Ann Coulter books sit stacked by the fireplace and a picture of President Reagan hangs on the wall. Fox News plays on all the televisions and stock market quotes scroll along an electronic ticker above the cash register.
Behind the counter, owner Dave Beckham smiled proudly in a T-shirt with the face of Uncle Sam on it that read "Zip It Hippie."
The T-shirt is for sale at the cafe. So are others, including one with a peace sign that says "Peace Through Superior Firepower."
"It's a change from the traditional liberal bastion coffeehouses," Beckham said. "No one is going to bad-mouth America in here."
Friends warned Beckham to stay away from the conservative theme before the cafe opened in October 2007. The former art teacher came up with the idea about five years ago, he said, after souring on Starbucks and other high-end coffee chains.
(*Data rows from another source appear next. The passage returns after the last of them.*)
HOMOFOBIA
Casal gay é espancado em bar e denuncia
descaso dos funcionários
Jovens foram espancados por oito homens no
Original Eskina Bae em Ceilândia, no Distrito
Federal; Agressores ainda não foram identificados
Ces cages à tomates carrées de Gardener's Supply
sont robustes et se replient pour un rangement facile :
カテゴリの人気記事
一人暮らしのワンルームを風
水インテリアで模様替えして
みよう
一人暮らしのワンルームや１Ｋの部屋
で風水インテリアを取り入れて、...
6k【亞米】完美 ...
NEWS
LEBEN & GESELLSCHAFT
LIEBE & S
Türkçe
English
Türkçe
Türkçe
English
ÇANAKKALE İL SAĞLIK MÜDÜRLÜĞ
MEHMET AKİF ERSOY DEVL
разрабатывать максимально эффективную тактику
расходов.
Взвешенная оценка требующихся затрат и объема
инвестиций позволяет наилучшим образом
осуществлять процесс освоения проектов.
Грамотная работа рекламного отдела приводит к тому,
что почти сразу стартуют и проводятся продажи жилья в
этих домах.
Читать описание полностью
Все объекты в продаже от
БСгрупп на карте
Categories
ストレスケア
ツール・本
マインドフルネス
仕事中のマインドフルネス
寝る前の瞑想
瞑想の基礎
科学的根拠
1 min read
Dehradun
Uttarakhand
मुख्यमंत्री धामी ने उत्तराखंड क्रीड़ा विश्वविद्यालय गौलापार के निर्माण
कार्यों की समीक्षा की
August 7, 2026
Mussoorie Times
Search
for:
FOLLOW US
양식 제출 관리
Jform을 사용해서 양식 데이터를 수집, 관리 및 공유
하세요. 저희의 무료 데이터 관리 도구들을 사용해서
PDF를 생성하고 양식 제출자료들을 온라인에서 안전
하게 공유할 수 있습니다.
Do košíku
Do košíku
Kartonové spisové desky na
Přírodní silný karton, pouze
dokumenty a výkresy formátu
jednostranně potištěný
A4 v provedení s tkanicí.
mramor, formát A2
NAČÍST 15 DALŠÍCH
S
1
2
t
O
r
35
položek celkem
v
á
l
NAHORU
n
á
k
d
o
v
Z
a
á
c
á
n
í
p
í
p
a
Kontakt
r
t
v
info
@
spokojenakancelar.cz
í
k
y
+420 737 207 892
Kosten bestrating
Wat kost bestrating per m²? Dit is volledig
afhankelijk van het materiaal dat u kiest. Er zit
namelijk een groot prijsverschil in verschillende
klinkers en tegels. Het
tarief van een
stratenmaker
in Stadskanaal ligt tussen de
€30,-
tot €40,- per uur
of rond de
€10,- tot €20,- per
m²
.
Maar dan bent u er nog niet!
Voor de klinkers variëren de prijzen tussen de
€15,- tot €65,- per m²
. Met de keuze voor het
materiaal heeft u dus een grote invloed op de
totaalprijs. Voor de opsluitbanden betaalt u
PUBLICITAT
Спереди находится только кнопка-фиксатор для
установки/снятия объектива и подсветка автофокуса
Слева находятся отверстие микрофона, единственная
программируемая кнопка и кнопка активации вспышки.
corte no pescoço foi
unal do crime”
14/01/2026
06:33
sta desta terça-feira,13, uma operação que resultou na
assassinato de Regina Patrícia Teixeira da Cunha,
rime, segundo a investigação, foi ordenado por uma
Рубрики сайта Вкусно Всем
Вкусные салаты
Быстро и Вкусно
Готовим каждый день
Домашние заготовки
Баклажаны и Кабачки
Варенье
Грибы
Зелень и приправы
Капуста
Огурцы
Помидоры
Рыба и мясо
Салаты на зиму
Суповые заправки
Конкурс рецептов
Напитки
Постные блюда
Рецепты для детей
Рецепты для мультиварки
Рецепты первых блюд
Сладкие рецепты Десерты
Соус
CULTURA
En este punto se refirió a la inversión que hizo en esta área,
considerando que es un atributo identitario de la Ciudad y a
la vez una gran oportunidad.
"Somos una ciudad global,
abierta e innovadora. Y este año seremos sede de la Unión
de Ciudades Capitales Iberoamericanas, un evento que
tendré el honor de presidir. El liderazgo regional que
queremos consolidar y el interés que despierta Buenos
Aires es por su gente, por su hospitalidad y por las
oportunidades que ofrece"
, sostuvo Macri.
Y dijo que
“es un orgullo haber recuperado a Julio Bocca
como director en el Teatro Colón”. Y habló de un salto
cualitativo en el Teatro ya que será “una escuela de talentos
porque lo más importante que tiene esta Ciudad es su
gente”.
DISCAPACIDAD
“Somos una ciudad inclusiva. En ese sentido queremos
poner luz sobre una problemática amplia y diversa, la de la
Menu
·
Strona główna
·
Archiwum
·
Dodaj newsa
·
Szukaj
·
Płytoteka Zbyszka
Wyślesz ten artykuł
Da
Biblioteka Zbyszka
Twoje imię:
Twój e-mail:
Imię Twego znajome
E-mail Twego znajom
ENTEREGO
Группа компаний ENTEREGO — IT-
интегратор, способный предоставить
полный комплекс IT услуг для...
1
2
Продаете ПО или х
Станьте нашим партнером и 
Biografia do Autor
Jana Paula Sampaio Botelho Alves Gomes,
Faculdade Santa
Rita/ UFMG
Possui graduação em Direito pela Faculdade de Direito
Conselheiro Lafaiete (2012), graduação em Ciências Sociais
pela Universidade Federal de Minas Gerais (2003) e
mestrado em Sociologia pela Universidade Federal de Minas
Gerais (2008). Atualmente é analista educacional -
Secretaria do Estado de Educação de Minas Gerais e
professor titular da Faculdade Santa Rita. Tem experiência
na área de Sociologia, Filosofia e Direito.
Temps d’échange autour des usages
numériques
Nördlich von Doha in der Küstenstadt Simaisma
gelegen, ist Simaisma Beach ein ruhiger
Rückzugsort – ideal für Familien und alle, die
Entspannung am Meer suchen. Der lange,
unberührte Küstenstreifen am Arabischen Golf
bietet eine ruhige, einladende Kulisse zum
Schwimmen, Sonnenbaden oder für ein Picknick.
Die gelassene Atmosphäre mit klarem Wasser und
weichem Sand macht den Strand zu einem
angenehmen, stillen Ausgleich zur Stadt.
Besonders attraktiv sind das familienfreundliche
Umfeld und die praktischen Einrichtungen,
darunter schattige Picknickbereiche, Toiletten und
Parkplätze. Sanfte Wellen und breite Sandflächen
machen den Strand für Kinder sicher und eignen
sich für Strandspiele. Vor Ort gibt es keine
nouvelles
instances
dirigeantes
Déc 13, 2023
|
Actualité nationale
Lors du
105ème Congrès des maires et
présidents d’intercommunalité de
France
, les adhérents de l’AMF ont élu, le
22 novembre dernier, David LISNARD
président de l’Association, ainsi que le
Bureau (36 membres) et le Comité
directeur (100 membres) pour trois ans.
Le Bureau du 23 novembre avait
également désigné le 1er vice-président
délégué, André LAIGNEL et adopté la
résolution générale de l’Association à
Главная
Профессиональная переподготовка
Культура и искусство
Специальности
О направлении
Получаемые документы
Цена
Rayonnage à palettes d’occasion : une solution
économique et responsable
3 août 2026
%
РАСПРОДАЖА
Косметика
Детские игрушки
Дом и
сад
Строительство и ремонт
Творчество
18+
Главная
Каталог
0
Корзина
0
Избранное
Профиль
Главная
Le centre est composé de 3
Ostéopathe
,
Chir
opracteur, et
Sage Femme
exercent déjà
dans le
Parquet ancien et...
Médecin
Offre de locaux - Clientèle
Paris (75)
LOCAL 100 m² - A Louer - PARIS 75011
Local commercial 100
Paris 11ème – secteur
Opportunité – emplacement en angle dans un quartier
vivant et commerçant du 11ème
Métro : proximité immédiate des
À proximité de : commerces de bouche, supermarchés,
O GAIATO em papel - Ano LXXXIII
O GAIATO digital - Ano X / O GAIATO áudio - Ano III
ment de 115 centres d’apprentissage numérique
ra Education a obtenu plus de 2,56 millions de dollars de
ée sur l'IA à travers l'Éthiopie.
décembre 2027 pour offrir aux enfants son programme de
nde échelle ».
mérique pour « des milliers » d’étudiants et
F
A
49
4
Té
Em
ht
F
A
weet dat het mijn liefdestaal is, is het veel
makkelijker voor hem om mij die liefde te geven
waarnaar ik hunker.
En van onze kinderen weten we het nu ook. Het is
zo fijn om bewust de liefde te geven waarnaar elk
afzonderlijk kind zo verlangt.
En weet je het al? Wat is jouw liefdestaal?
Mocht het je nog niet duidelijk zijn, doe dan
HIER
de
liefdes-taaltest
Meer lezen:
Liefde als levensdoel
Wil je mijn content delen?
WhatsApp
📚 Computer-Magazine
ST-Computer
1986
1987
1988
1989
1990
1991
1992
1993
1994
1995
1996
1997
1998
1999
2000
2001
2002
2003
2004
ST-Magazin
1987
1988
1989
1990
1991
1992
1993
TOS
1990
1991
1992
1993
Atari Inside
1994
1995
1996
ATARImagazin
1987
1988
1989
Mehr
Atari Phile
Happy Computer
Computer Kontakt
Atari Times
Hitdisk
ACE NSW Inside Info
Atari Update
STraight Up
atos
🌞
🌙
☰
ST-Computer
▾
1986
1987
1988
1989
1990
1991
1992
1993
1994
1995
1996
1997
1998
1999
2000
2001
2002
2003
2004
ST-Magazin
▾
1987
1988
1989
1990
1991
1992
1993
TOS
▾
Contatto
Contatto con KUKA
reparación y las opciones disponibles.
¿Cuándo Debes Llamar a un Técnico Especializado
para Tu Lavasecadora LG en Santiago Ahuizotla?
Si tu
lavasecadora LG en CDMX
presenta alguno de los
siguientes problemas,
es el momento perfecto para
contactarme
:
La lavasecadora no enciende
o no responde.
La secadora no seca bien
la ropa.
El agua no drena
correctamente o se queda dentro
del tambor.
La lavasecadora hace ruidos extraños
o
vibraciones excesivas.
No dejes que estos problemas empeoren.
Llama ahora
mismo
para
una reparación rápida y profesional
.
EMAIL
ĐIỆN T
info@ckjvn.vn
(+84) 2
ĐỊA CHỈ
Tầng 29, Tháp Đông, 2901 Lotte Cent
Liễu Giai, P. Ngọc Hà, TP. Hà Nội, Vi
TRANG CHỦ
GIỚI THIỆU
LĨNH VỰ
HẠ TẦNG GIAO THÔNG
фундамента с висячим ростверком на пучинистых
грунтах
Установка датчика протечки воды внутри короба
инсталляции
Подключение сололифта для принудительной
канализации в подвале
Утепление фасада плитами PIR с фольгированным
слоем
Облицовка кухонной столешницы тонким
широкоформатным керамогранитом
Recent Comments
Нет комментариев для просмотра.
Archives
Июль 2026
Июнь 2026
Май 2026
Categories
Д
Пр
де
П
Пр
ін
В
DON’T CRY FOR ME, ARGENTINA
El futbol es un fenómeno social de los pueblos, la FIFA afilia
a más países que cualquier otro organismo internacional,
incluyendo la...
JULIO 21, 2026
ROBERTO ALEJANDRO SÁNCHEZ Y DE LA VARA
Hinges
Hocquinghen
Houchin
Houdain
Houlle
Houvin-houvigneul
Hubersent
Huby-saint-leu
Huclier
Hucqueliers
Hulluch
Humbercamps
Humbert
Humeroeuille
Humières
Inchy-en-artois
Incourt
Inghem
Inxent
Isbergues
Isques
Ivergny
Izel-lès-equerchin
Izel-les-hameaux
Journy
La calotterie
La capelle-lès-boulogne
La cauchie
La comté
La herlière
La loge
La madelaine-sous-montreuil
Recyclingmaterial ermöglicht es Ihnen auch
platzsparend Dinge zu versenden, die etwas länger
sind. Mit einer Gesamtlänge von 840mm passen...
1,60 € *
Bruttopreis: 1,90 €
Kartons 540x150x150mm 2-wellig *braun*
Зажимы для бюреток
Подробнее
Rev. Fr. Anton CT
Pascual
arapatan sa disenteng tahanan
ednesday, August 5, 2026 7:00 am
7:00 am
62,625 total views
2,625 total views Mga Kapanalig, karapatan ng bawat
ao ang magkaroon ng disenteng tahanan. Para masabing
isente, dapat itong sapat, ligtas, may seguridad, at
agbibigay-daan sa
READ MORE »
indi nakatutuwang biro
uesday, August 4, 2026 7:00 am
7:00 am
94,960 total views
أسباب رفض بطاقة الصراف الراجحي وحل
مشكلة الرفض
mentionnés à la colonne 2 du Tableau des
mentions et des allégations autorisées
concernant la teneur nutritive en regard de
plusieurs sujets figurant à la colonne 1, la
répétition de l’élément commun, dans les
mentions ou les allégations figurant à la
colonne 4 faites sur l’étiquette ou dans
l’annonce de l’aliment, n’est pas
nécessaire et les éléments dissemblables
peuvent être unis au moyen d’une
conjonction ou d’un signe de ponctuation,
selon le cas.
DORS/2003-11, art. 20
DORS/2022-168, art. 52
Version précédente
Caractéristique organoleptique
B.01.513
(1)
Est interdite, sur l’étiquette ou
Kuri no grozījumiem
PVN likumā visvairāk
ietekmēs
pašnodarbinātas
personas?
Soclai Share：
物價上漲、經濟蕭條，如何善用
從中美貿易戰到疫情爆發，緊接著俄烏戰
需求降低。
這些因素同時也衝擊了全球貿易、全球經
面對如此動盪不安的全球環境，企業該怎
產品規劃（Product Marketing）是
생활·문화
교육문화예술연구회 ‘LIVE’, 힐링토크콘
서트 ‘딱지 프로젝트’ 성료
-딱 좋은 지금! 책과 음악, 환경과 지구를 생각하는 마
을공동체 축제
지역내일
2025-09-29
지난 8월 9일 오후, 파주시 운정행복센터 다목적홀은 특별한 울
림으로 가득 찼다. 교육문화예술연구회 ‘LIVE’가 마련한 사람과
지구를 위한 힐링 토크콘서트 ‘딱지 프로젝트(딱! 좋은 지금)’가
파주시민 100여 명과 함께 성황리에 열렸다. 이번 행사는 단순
He didn't like piped-in folk music, specialty drinks with faux-Italian names or patrons who frittered the hours away on laptops or listening to iPods. The atmosphere, he said, seemed an affront to Midwestern values he learned growing up in northwest Indiana.
"Coffee shouldn't be about sitting in a cafe for 12 hours," Beckham said. "Coffee gets us through our workday. It's what we drink before we make steel for the rest of the country or head out into the fields."
His disdain for the coffee chains coincided with his fear of an erosion in national pride, so Beckham made plans to build an old-fashioned java joint near the Crown Point town square.
There were two Starbucks within three miles of the shop's location, but Beckham and his wife, Jill, were convinced his pro-U.S. decor and Indiana-roasted coffee would strike a chord with the community.
About six months after Beckham opened for business, Starbucks announced plans to close one of its Crown Point locations. Since then, Beckham has begun pondering franchise opportunities for his cafe.
He acknowledged that Starbucks' downturn stemmed from a sagging economy and the company's massive growth, but he thought his success proved that some people were turned off by traditional coffeehouse culture.
Crown Point resident Matthew McPhee is one of them.
McPhee doesn't feel comfortable in trendier coffeehouses, where he often doesn't agree with the political conversations. He prefers Beckham's cafe, where red, white and blue bunting hangs outside the brick building and patrons can buy T-shirts emblazoned with the face of Reagan that read, "Silly liberal . . . Paychecks are for Workers."
"I like it here," he said. "I don't have to worry about listening to beatnik poetry or some political ideology that makes me want to vomit."
McPhee usually orders a radical right blend, the cafe's strongest roast. The other blends are conservative, moderate and liberal -- the latter of which Beckham described as a "Colombian decaf with no substance."